If I was to implement SOLR, how is the
standard way of doing it?
The standard way to use Solr is to configure it as a separate web application, running in an instance of your favorite web application container (Jetty is recommended, and there may be some incompatibility issues with Resin). You communicate with it via its HTTP interface, either programmatically using a library like SolrJ or the provided JAR files, or directly using curl
or a web browser.
To get started, I recommend reading the tutorial, which is for Solr 1.3 but is for the most part still relevant.

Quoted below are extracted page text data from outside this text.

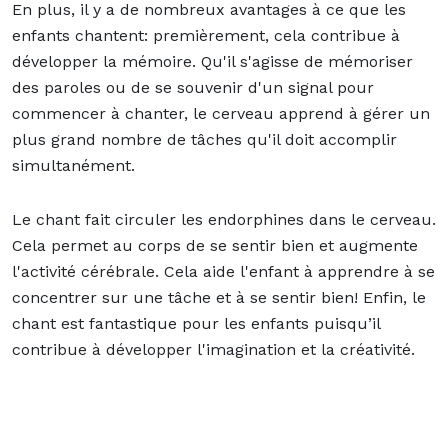
En plus, il y a de nombreux avantages à ce que les
enfants chantent: premièrement, cela contribue à
développer la mémoire. Qu'il s'agisse de mémoriser
des paroles ou de se souvenir d'un signal pour
commencer à chanter, le cerveau apprend à gérer un
plus grand nombre de tâches qu'il doit accomplir
simultanément.
Le chant fait circuler les endorphines dans le cerveau.
Cela permet au corps de se sentir bien et augmente
l'activité cérébrale. Cela aide l'enfant à apprendre à se
concentrer sur une tâche et à se sentir bien! Enfin, le
chant est fantastique pour les enfants puisqu’il
contribue à développer l'imagination et la créativité.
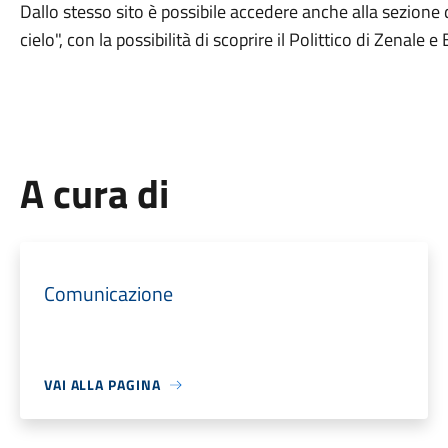
Dallo stesso sito è possibile accedere anche alla sezione 
cielo", con la possibilità di scoprire il Polittico di Zenale 
A cura di
Comunicazione
VAI ALLA PAGINA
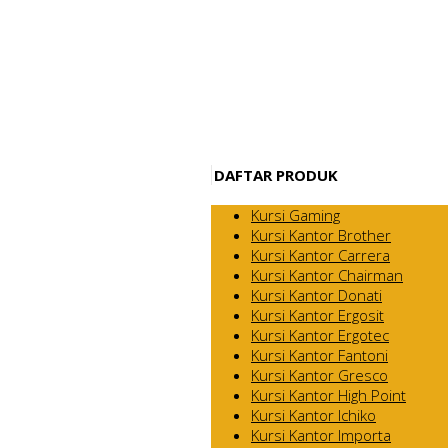
DAFTAR PRODUK
Kursi Gaming
Kursi Kantor Brother
Kursi Kantor Carrera
Kursi Kantor Chairman
Kursi Kantor Donati
Kursi Kantor Ergosit
Kursi Kantor Ergotec
Kursi Kantor Fantoni
Kursi Kantor Gresco
Kursi Kantor High Point
Kursi Kantor Ichiko
Kursi Kantor Importa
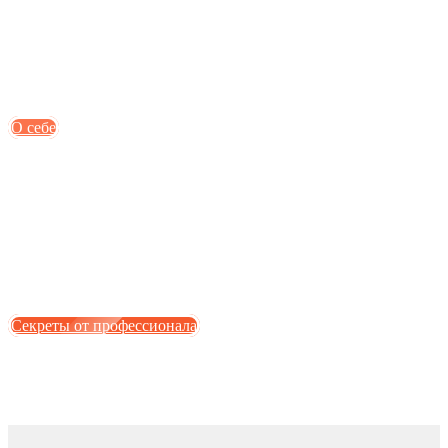
О себе
Секреты от профессионала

And, I have not understood if I should
update the SOLR index everytime a new
classified is posted/or
updated/changed, or index them all at
once every 12 hours or so?
You can add documents as soon as they are posted. Solr will first write them into memory and then, depending on your configuration settings, after a certain amount of time has passed or after a certain amount of documents are pending, it will "commit" them to the index on disk. You can also configure how often the index is optimized, which is an expensive operation that compacts the on-disk index.

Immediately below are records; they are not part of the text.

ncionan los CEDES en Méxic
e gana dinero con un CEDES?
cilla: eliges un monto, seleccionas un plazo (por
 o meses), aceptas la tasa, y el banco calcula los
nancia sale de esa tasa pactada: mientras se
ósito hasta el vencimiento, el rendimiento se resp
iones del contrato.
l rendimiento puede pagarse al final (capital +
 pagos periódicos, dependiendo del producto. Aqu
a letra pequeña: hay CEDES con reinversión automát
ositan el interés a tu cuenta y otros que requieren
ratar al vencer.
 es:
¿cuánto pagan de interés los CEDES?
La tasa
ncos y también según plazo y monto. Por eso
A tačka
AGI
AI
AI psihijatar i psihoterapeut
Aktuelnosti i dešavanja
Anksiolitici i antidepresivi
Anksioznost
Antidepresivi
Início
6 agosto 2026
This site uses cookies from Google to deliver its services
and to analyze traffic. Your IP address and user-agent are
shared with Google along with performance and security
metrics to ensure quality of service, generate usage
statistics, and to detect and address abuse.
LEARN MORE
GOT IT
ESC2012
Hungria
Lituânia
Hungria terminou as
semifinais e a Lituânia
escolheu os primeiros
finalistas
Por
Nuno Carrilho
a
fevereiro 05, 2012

Should I use SOLR to find the ID of
the classifieds and then fetch the
record in mysql, or should I use ONLY
SOLR?
If your data is small (by total size, not individually) you can put it all into Solr, but as it grows larger you may want to use a hybrid solution where Solr just holds the indexed values and MySQL is used for the stored data.

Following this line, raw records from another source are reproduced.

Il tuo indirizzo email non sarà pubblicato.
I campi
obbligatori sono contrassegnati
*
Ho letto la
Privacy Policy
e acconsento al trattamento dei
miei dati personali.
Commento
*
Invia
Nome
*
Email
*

But haven't found any good articles
about dataImportHandlers if that's
what I need..
If you want to export your MySQL data into Solr, use the CSVRequestHandler (note that csv here can really be any flat file format, like the one MySQL would produce.
Edit: in response to your comment, I hadn't looked into DataImportHandler
s before, but reading the page in the Solr manual, it seems that this is useful for importing data directly from your database (either all at once or periodic deltas) when you have a whole schema that you need to preserve. So I would say that if the data you need to index is a few fields in a single table, use the CSVRequestHandler
because it is very easy and does not need to be configured, but if you have a bunch of tables with relationships between them and all of the data needs to be put into the index, then you should look into DataImportHandler
.
Edit 2: anything that can make an HTTP request can update Solr, but here is a link to a project on google code that provides a PHP implementation of a Solr client. I have not used it myself.